Coastal residents and out-of-state visitors alike converged on Riceboro to learn about the Geechee culture Saturday through exhibits, demonstrations, performances and music.
The Geechee Kunda Cultural Arts Center and Museum’s periodic “Rice, Riddum ‘n’ Rime” event drew attendees from around the nation and across the ocean, but center founder and Geechee historian Jim Bacote wasn’t surprised by the diverse crowd.
“We have a couple new performers on tap. This is the first time for a lot of us working together, so it’s very, very exciting. We have people here from New York, Indiana, Illinois — even northwest Africa,” Bacote said. “The fish smells good, and everyone seems to be enjoying themselves.”
The celebration, which started at noon, featured several performers, including storytellers, dancers, spoken-word artists, singer Juanita Tucker, whose soulful voice elicited gales of applause after each hymn and praise song she belted out, and a steel drummer known only as Bokii.
Tucker said she has performed at the Geechee Kunda Cultural Arts Center before and enjoys visiting.
“I would like to do it more,” she said. “We need to have more people come here to learn.”
Around the grounds, attendees tapped their feet to the music, enjoyed fried fish and chatted with demonstrators and crafters. Charlene Floyd, of Garden City, and Cathy Glover and her young grandson, Jacob Thrift, both of Jesup, staffed a table topped with gourds, corn-shuck dolls and hand-carved wooden dominoes. The trio talked with passersby about the many ways to use, decorate and clean gourds, which, Glover said, have been mainstays in many cultures for centuries.
Saturday marked Floyd and Glover’s first time setting up shop at Geechee Kunda, but they said they’ll return — and they hope others will as well.
“Everybody needs to come and learn. If you don’t know your history, you need to learn it, and then you need to come learn about your neighbors’ history,” Glover said.
Brunswick resident Vanessa Thomas said she drives up to Riceboro for every event the center hosts because the educational and entertainment opportunities make the trek worthwhile.

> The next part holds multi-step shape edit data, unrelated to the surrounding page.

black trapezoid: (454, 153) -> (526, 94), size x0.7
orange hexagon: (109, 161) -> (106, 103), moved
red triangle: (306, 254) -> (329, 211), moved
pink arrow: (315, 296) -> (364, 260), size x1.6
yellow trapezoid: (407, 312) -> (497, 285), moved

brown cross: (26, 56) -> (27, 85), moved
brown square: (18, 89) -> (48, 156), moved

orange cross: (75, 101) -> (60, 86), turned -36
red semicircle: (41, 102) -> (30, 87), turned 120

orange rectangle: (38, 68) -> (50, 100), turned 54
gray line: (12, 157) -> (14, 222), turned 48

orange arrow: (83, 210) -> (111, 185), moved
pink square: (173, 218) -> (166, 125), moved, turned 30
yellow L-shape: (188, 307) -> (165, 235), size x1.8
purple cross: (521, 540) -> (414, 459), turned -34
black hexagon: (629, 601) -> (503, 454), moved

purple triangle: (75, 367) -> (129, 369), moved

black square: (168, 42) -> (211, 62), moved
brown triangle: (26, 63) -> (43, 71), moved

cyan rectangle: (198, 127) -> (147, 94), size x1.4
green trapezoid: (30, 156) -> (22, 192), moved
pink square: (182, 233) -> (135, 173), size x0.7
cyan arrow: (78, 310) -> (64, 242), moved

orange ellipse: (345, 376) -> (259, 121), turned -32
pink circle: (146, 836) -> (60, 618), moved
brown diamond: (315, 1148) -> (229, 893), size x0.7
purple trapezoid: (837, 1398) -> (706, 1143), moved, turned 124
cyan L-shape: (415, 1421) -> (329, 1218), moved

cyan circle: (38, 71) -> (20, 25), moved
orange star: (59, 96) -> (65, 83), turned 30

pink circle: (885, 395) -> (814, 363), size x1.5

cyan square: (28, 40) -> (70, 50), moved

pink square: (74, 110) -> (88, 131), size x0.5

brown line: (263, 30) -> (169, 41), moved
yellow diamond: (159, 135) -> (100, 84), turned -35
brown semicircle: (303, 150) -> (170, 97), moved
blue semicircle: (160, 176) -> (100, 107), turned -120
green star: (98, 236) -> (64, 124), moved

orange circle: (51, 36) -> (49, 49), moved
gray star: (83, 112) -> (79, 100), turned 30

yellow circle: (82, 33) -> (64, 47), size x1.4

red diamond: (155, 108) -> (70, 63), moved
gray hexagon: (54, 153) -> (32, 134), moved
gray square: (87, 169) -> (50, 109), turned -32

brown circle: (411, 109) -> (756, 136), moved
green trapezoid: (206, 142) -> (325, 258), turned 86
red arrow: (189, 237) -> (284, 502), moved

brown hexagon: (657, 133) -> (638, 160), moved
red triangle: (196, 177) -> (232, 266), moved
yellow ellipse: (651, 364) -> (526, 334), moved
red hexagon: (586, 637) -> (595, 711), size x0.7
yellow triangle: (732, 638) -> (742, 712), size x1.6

“It’s wonderful, entertaining and educational, and I enjoy it. There are outstanding performances. I tell people about it and hope the word spreads more,” Thomas said.
Bacote said the center staff and volunteers do expect to entertain bigger crowds in the future, which is why they’re planning to have a “Rice, Riddum ‘n’ Rime” event every two or three months from now on.
“We will cover new aspects of the Geechee culture with each event,” he said, “because one three-hour event just is not much time to cover everything.”